If you've been paying attention to the news lately, you've probably heard about the novel coronavirus or COVID-19, a dangerous respiratory illness that originated in the city of Wuhan, China. Despite the efforts of the Chinese government to contain it, the virus quickly spread worldwide within weeks of the discovery of the first case.
In addition to looking for a vaccine for the virus, health care officials in the U.S. and around the world sought to contain the spread of the virus through the age-old methods of quarantine and isolation. Though the two words are often used interchangeably, they have distinctly different meanings.

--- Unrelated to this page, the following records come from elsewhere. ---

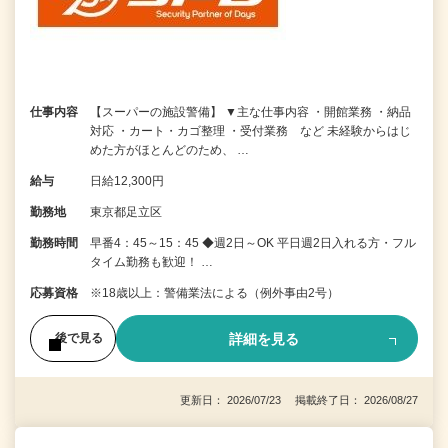
仕事内容
【スーパーの施設警備】 ▼主な仕事内容 ・開館業務 ・納品
対応 ・カート・カゴ整理 ・受付業務 など 未経験からはじ
めた方がほとんどのため、 …
給与
日給12,300円
勤務地
東京都足立区
勤務時間
早番4：45～15：45 ◆週2日～OK 平日週2日入れる方・フル
タイム勤務も歓迎！ …
応募資格
※18歳以上：警備業法による（例外事由2号）
詳細を見る
後で見る
更新日： 2026/07/23 掲載終了日： 2026/08/27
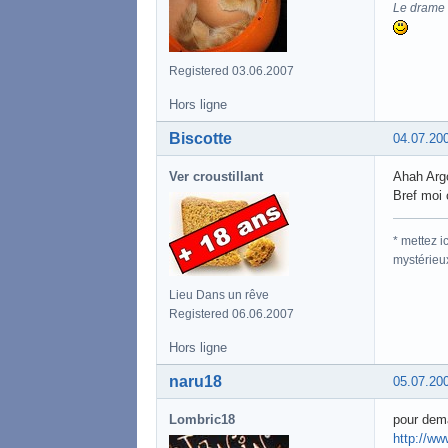
Le drame d
Registered 03.06.2007
Hors ligne
Biscotte
04.07.20
Ver croustillant
Ahah Argo
Bref moi c
* mettez 
mystérieu
Lieu Dans un rêve
Registered 06.06.2007
Hors ligne
naru18
05.07.20
Lombric18
pour dema
http://ww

"Both quarantine and isolation are used to prevent the spread of an infectious disease," Dr. Bruce Ribner, master clinician at Atlanta's Emory University School of Medicine, says via email. Ribner also is the medical director of the Serious Communicable Diseases Unit at Emory University Hospital and is one of the clinicians providing direct patient care for the unit. He has extensive expertise in the field of epidemiology and is responsible for treating patients with infectious diseases like Ebola, tuberculosis and HIV.
"Quarantine separates and restricts the movement of well individuals who have been exposed to an infectious disease," he explains. "These individuals are monitored for any signs or symptoms of infection. Isolation separates ill persons and restricts their movement until they are no longer contagious."